Criterion have done a fine job on the film's restoration. As with their equally excellent work on Notorious, the film's quality is superb, with no noticeable print damage or degradation, and a beautiful print has been used for this DVD transfer. Occasionally, there is some minor grain, but otherwise this is about as good as a 60-year old film can reasonably be expected to look.

The Sound

A mono mix is provided, which does a fine job of highlighting Franz Waxman's romantic score, as well as keeping the dialogue clear and audible. It's not the most sonically exciting of soundtracks, but a 5.1 DTS remix is hardly necessary here!

The Extras

In my recent review of The Ruling Class, I suggested that the slightly minimal extras might have been because Criterion's attention was focused elsewhere, specifically on their new editions of Notorious, Spellbound and this film. Thankfully, they have (or, in the case of Spellbound, will) proved to be worth the wait. On the first disc, there is a highly technical but interesting commentary by Leonard J. Leff, who discusses the film’s background, production and themes exhaustively.

Broadly speaking, the rest of the extras are divided up into four categories; the first is perhaps the most compelling, as it deals with the film’s genesis, including an essay on Du Maurier and the book, as well as a fascinating section on screen tests. (The Vivien Leigh one has to be seen to be believed as to how close the film came to being utterly ruined by her miscasting). The next section focuses on the film’s production, and includes a fascinating collection of production correspondence from Selznick and Hitchcock, giving a valuable insight into their troubled working relationship. Additionally, there’s an amusing collection of results from test screenings, as well as an absolute gallery of production photographs. There are also a couple of brief telephone interviews with Fontaine and Anderson from 1986; these are entertaining enough, but most of the ground is covered in Leff’s commentary on the first disc.
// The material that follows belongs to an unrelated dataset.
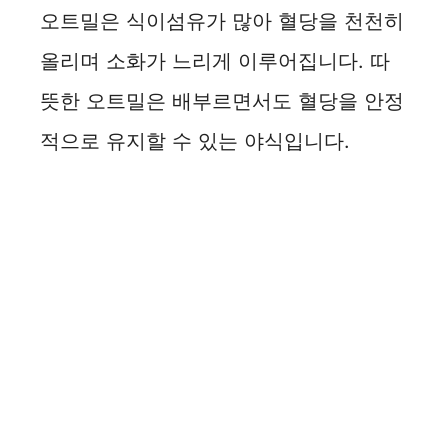
오트밀은 식이섬유가 많아 혈당을 천천히
올리며 소화가 느리게 이루어집니다. 따
뜻한 오트밀은 배부르면서도 혈당을 안정
적으로 유지할 수 있는 야식입니다.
The next two sections are, perhaps, less compelling, but still well worth exploring. The ‘ballyhoo’ segment deals with the film’s reception and publicity; the most interesting part here is some silent footage of the 1940 Oscars, complete with commentary by Leff, and with some priceless shots of Hitchcock playing to the camera. There's also an interesting segment of Hitchcock's 1962 interviews with Francois Truffaut, although it is rather marred by being simultaneously translated, meaning that Hitch's thoughts are occasionally hard to hear. Having said that, he has some interesting points to make about at least one massive plot hole, which simply doesn't bear close inspection!

Finally, no fewer than 3 complete radio adaptations are included; the best of these is the 1938 Orson Welles adaptation, which has all the flair that you would expect from Welles. Ironically, one of the versions here has Vivien Leigh finally playing ‘I’ opposite Olivier, her husband at that time; suffice it to say that her reading of the part is somewhat unconvincing.


A fine film is provided on a fine disc. Criterion have done well, yet again, and the sheer quality of this package should be enough to convince any Hitchcock fan to invest in a truly fascinating collection of supplementary material, and an excellent film to boot. Recommended.